In this patient with baseline decreased relative CBF in the left MCA territory from carotid stenosis, fNIRS recording showed gradual brain hypoperfusion (as reflected by the HbT decrease) and hypoxia (as suggested by the increase in HbR) predominantly over the dorsolateral frontal cortex and motor areas prior to LS during postural hypotension. While the relative decrease in HbT and HbO₂ were quasi-similar bilaterally, these changes may have had more impact over the left hemisphere as the baseline CBF was much lower there.

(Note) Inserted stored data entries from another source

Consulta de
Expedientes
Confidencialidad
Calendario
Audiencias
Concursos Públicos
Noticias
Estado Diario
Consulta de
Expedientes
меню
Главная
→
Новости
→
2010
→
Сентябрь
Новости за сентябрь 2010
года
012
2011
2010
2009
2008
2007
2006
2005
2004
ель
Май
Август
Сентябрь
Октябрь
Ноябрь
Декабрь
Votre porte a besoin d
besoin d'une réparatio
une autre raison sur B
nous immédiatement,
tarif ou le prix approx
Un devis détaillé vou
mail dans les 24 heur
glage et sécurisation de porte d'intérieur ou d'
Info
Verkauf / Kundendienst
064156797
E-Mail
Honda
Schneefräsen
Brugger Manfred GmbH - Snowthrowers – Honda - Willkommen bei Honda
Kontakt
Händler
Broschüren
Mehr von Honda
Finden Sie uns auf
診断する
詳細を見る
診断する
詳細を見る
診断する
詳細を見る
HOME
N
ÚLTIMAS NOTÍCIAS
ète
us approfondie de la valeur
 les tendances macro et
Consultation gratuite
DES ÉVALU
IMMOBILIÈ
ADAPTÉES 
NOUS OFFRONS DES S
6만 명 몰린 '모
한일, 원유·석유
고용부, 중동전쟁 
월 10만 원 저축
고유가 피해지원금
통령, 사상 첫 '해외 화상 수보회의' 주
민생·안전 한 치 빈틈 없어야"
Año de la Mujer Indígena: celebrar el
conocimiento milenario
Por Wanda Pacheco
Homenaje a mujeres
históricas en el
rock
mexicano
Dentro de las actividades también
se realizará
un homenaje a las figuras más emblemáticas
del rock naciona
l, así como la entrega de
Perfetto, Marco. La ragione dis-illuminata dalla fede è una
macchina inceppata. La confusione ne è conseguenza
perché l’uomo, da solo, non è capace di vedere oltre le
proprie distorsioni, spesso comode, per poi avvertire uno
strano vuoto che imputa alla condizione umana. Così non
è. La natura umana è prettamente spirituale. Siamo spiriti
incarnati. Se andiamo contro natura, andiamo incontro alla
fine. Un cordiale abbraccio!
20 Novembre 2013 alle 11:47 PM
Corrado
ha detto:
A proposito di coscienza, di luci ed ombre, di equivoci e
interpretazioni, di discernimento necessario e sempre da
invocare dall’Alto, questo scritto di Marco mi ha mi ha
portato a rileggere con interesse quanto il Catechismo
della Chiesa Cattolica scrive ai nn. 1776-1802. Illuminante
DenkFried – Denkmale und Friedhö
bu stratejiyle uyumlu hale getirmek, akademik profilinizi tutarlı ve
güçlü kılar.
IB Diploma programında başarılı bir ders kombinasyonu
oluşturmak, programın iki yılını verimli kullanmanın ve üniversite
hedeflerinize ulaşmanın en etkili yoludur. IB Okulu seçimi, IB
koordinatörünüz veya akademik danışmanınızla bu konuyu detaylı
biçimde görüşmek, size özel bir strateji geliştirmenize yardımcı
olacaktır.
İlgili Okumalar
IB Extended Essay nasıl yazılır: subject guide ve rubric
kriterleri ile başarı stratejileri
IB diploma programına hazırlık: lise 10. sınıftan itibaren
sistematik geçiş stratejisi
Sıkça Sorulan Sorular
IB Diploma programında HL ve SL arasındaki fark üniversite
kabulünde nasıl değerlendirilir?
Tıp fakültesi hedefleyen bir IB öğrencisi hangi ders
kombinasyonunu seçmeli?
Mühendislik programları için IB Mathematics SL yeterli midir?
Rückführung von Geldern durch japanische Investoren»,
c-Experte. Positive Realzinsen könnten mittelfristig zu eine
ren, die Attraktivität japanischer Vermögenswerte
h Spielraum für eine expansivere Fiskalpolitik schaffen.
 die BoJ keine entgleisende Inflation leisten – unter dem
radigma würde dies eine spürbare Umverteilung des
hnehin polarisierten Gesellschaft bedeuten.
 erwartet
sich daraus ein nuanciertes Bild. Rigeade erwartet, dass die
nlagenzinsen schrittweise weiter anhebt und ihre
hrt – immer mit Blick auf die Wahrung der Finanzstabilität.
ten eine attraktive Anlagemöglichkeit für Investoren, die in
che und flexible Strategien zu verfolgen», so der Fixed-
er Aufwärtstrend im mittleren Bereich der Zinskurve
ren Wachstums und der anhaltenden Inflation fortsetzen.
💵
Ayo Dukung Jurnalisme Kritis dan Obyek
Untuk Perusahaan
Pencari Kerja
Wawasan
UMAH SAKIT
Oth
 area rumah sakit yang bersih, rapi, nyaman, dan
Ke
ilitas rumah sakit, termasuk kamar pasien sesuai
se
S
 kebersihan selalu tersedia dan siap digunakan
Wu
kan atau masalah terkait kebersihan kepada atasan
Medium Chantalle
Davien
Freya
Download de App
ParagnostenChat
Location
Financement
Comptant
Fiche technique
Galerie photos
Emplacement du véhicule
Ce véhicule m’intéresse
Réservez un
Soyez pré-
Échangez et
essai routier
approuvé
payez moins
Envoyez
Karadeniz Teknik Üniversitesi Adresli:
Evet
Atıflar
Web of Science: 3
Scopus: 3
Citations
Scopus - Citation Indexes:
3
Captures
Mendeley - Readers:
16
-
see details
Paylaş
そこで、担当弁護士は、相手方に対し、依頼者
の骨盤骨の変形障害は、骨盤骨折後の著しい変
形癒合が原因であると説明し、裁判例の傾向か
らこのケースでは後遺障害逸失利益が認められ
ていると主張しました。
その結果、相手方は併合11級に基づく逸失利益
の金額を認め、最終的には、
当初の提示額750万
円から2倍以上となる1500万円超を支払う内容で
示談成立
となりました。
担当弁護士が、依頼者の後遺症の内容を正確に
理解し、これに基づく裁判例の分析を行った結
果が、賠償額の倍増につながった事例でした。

Overall, our findings are in line with the prevalent hypoperfusion theory.¹ The presence of late diffuse EEG slow waves is not unexpected since the EEG becomes abnormal only when CBF declines to 20–30 mL/100 g/min.⁷

Although our observations stem from a single patient, the fact that we observed similar hemodynamic changes in 4 different spells is compelling. One potential point of criticism is the unknown influence of the skin and extracerebral tissue on cerebral fNIRS signal. Because our patient had no significant stenosis of the external carotid artery, the contribution from superficial layers in the observed hemodynamic changes was most likely minimal. Another important limitation is that fNIRS is unable to assess hemodynamic changes in deeper brain structures such as the basal ganglia, which might also be implicated in the genesis of LS.

This fNIRS case study provides further evidence that LS-TIAs are associated with dynamic cerebral cortical hypoperfusion with resulting hypoxia in dorsolateral frontal and motor cortices.